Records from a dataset
--------
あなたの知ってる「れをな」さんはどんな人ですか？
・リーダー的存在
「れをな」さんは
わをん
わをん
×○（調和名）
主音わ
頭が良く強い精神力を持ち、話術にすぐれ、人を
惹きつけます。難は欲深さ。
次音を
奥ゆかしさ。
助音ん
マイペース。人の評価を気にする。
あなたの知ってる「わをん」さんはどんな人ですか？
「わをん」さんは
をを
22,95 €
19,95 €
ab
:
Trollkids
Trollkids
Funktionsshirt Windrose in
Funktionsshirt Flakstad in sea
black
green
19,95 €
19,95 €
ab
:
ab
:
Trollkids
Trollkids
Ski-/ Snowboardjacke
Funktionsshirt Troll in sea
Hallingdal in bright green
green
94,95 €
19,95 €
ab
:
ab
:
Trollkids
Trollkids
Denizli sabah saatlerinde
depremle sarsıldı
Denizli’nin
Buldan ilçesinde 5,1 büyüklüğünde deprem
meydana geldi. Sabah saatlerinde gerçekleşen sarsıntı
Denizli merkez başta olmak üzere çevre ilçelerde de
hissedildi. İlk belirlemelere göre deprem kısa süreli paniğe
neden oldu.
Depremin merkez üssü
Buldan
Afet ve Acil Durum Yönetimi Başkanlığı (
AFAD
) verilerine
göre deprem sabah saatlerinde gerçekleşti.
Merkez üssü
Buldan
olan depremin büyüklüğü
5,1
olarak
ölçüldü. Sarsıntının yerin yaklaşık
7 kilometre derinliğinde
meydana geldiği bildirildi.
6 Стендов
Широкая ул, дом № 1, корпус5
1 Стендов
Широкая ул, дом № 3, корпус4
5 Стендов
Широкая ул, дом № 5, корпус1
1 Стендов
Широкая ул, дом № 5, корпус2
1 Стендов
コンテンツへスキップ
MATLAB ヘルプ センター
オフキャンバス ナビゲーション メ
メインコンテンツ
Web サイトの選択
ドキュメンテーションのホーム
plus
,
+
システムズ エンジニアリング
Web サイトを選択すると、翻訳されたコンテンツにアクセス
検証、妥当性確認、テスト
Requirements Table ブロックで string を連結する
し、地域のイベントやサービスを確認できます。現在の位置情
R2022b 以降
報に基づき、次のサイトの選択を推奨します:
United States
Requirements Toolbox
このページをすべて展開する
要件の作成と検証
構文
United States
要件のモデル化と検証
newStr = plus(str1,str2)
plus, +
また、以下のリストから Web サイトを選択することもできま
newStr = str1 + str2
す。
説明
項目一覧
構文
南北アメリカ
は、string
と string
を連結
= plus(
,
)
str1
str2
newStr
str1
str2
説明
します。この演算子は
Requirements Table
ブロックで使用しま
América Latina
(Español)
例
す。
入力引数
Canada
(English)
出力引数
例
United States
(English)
--------
*EXERCISE*
Return each line of the records above exactly as it reads.

*ANSWER*
あなたの知ってる「れをな」さんはどんな人ですか？
・リーダー的存在
「れをな」さんは
わをん
わをん
×○（調和名）
主音わ
頭が良く強い精神力を持ち、話術にすぐれ、人を
惹きつけます。難は欲深さ。
次音を
奥ゆかしさ。
助音ん
マイペース。人の評価を気にする。
あなたの知ってる「わをん」さんはどんな人ですか？
「わをん」さんは
をを
22,95 €
19,95 €
ab
:
Trollkids
Trollkids
Funktionsshirt Windrose in
Funktionsshirt Flakstad in sea
black
green
19,95 €
19,95 €
ab
:
ab
:
Trollkids
Trollkids
Ski-/ Snowboardjacke
Funktionsshirt Troll in sea
Hallingdal in bright green
green
94,95 €
19,95 €
ab
:
ab
:
Trollkids
Trollkids
Denizli sabah saatlerinde
depremle sarsıldı
Denizli’nin
Buldan ilçesinde 5,1 büyüklüğünde deprem
meydana geldi. Sabah saatlerinde gerçekleşen sarsıntı
Denizli merkez başta olmak üzere çevre ilçelerde de
hissedildi. İlk belirlemelere göre deprem kısa süreli paniğe
neden oldu.
Depremin merkez üssü
Buldan
Afet ve Acil Durum Yönetimi Başkanlığı (
AFAD
) verilerine
göre deprem sabah saatlerinde gerçekleşti.
Merkez üssü
Buldan
olan depremin büyüklüğü
5,1
olarak
ölçüldü. Sarsıntının yerin yaklaşık
7 kilometre derinliğinde
meydana geldiği bildirildi.
6 Стендов
Широкая ул, дом № 1, корпус5
1 Стендов
Широкая ул, дом № 3, корпус4
5 Стендов
Широкая ул, дом № 5, корпус1
1 Стендов
Широкая ул, дом № 5, корпус2
1 Стендов
コンテンツへスキップ
MATLAB ヘルプ センター
オフキャンバス ナビゲーション メ
メインコンテンツ
Web サイトの選択
ドキュメンテーションのホーム
plus
,
+
システムズ エンジニアリング
Web サイトを選択すると、翻訳されたコンテンツにアクセス
検証、妥当性確認、テスト
Requirements Table ブロックで string を連結する
し、地域のイベントやサービスを確認できます。現在の位置情
R2022b 以降
報に基づき、次のサイトの選択を推奨します:
United States
Requirements Toolbox
このページをすべて展開する
要件の作成と検証
構文
United States
要件のモデル化と検証
newStr = plus(str1,str2)
plus, +
また、以下のリストから Web サイトを選択することもできま
newStr = str1 + str2
す。
説明
項目一覧
構文
南北アメリカ
は、string
と string
を連結
= plus(
,
)
str1
str2
newStr
str1
str2
説明
します。この演算子は
Requirements Table
ブロックで使用しま
América Latina
(Español)
例
す。
入力引数
Canada
(English)
出力引数
例
United States
(English)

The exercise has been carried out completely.